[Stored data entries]
....
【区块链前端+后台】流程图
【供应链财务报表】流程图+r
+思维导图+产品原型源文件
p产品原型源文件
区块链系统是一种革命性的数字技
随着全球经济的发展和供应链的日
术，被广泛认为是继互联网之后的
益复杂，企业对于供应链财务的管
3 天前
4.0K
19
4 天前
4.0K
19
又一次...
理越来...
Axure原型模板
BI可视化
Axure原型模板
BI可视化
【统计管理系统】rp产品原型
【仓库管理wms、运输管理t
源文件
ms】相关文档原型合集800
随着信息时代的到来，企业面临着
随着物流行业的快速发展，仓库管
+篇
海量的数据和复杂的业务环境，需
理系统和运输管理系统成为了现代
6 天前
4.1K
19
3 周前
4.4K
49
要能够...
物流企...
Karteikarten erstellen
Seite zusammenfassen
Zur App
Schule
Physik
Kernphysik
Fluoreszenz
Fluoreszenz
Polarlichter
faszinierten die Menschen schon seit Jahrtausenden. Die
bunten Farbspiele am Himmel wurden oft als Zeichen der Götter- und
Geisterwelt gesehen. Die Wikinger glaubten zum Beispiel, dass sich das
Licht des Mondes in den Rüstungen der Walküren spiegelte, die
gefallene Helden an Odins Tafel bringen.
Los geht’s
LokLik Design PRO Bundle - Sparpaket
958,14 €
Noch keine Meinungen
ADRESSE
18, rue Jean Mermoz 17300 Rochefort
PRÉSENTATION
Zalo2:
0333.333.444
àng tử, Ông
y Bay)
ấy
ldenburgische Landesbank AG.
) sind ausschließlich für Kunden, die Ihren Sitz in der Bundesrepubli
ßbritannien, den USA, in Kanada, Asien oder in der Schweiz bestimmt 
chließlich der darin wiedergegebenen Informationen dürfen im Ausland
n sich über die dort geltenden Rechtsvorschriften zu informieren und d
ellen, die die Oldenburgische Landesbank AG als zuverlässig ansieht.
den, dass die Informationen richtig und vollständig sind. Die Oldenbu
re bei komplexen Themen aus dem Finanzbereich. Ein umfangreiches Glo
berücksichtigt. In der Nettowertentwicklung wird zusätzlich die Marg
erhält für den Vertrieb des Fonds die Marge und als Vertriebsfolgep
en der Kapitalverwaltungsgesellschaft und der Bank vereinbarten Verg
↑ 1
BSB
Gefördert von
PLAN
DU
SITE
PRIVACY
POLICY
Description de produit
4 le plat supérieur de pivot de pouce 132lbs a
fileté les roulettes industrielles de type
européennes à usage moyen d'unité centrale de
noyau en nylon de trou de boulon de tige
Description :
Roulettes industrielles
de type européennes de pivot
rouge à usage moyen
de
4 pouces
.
....
#### Prompt
Faithfully reproduce all of the records, character for character.

#### Response for this exercise
【区块链前端+后台】流程图
【供应链财务报表】流程图+r
+思维导图+产品原型源文件
p产品原型源文件
区块链系统是一种革命性的数字技
随着全球经济的发展和供应链的日
术，被广泛认为是继互联网之后的
益复杂，企业对于供应链财务的管
3 天前
4.0K
19
4 天前
4.0K
19
又一次...
理越来...
Axure原型模板
BI可视化
Axure原型模板
BI可视化
【统计管理系统】rp产品原型
【仓库管理wms、运输管理t
源文件
ms】相关文档原型合集800
随着信息时代的到来，企业面临着
随着物流行业的快速发展，仓库管
+篇
海量的数据和复杂的业务环境，需
理系统和运输管理系统成为了现代
6 天前
4.1K
19
3 周前
4.4K
49
要能够...
物流企...
Karteikarten erstellen
Seite zusammenfassen
Zur App
Schule
Physik
Kernphysik
Fluoreszenz
Fluoreszenz
Polarlichter
faszinierten die Menschen schon seit Jahrtausenden. Die
bunten Farbspiele am Himmel wurden oft als Zeichen der Götter- und
Geisterwelt gesehen. Die Wikinger glaubten zum Beispiel, dass sich das
Licht des Mondes in den Rüstungen der Walküren spiegelte, die
gefallene Helden an Odins Tafel bringen.
Los geht’s
LokLik Design PRO Bundle - Sparpaket
958,14 €
Noch keine Meinungen
ADRESSE
18, rue Jean Mermoz 17300 Rochefort
PRÉSENTATION
Zalo2:
0333.333.444
àng tử, Ông
y Bay)
ấy
ldenburgische Landesbank AG.
) sind ausschließlich für Kunden, die Ihren Sitz in der Bundesrepubli
ßbritannien, den USA, in Kanada, Asien oder in der Schweiz bestimmt 
chließlich der darin wiedergegebenen Informationen dürfen im Ausland
n sich über die dort geltenden Rechtsvorschriften zu informieren und d
ellen, die die Oldenburgische Landesbank AG als zuverlässig ansieht.
den, dass die Informationen richtig und vollständig sind. Die Oldenbu
re bei komplexen Themen aus dem Finanzbereich. Ein umfangreiches Glo
berücksichtigt. In der Nettowertentwicklung wird zusätzlich die Marg
erhält für den Vertrieb des Fonds die Marge und als Vertriebsfolgep
en der Kapitalverwaltungsgesellschaft und der Bank vereinbarten Verg
↑ 1
BSB
Gefördert von
PLAN
DU
SITE
PRIVACY
POLICY
Description de produit
4 le plat supérieur de pivot de pouce 132lbs a
fileté les roulettes industrielles de type
européennes à usage moyen d'unité centrale de
noyau en nylon de trou de boulon de tige
Description :
Roulettes industrielles
de type européennes de pivot
rouge à usage moyen
de
4 pouces
.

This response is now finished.